Dès le premier millénaire, l’Église chrétienne tenait les Juifs pour responsables de la crucifixion de Jésus. À mesure que le christianisme se répandait à travers l’Europe, les Juifs et leurs pratiques religieuses différentes étaient perçus comme une menace.

Au Moyen Âge, les persécutions s’intensifient dans l’Europe chrétienne avec expulsions, violences et discriminations. Dans le monde islamique, les Juifs vivent sous le statut de dhimmi, soumis à un impôt spécial (jizya) et à des restrictions sociales. Bien que les contextes diffèrent, ces règles consacrent une hiérarchie religieuse et sociale.

Ces représentations négatives nourrissent encore aujourd’hui des stéréotypes et théories du complot qui associent les Juifs à des forces maléfiques.

Exemple historique : Gravure du 18e siècle montrant Judas en train de trahir Jésus pour 30 pièces.

Figure 1 connu. La trahison de Juda envers Jésus [gravure sur papier en noir et blanc]. H : 29.7 cm x W : 22.3. Musée de l’Holocauste de Montréal. Montréal, Québec, Canada.

La gravure principale représente la trahison de Judas envers Jésus. Cela a été raconté dans l’Évangile de Matthieu. On lui offre 30 pièces en échange de sa dénonciation de Jésus. L’écrit dit : Judas vend Jésus pour 30 deniers (pièce d’argent romaine).

Exemple contemporain : Les récentes descriptions sataniques des Juifs par Marjorie Taylor Greene, mêlant préjugés religieux et raciaux.

Figure 2 : Kampeas, R. (2024). Taylor Greene: Antisemitism bill rejects “Gospel” that Jews handed Jesus to executioners. The Times of Israel. https://www.timesofisrael.com/taylor-greene-antisemitism-bill-rejects-gospel-that-jews-handed-jesus-to-executioners/.
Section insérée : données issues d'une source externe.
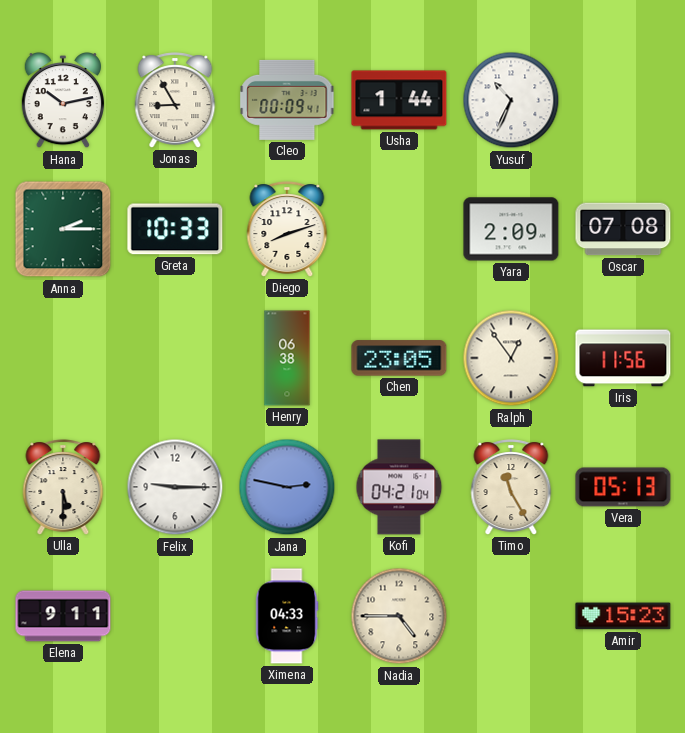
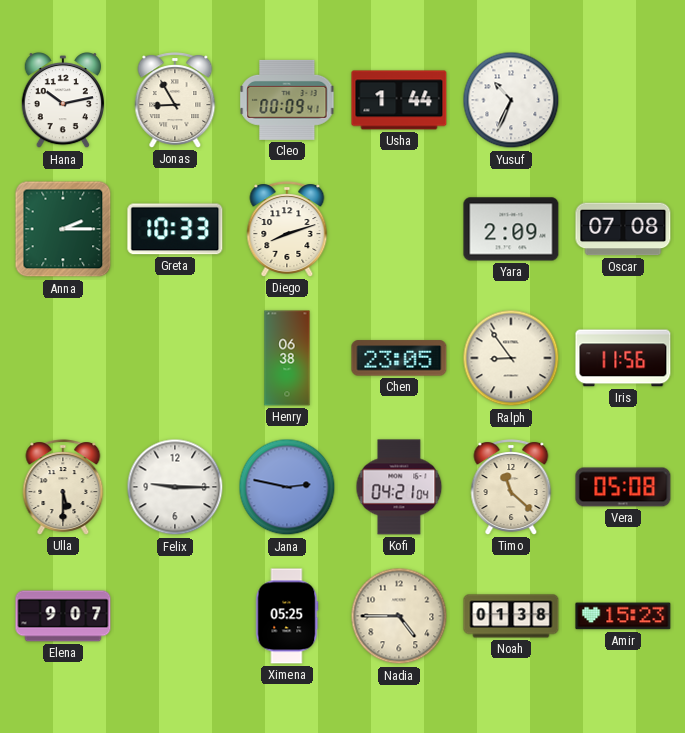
Ralph: 12:54 -> 8:54
Timo: 11:25 -> 11:22
Vera: 05:13 -> 05:08
Elena: 9:11 -> 9:07
Ximena: 04:33 -> 05:25
Noah: none -> 01:38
Cette capture d’écran représente une publication de Taylor Greene sur X (anciennement Twitter). La politicienne y inclut deux photos. La première représente une partie du projet de loi qui adopte, dans le cadre de sa définition de l’antisémitisme, les 11 « exemples contemporains d’antisémitismes » fournis par l’Alliance internationale pour la mémoire de l’Holocauste. La deuxième photo met en évidence le neuvième exemple : « utiliser les symboles et les images associés à l’antisémitisme classique (par exemple, les allégations de Juifs tuant Jésus ou la diffamation de sang) pour caractériser Israël ou les Israéliens. » Ces photos sont accompagnées d’un texte rédigé par Taylor Greene, qui écrit : « L’antisémitisme est mal, mais je ne voterai pas pour la Loi sur la sensibilisation à l’antisémitisme de 2023 (H.R. 6090) aujourd’hui, car elle pourrait condamner les chrétiens d’antisémitisme pour avoir cru à l’Évangile, qui dit que les Juifs ont remis Jésus à Hérode pour être crucifié. »

 

2. L’accusation du meurtre rituel

Les Juifs utiliseraient le sang d'enfants non juifs dans leurs rituels.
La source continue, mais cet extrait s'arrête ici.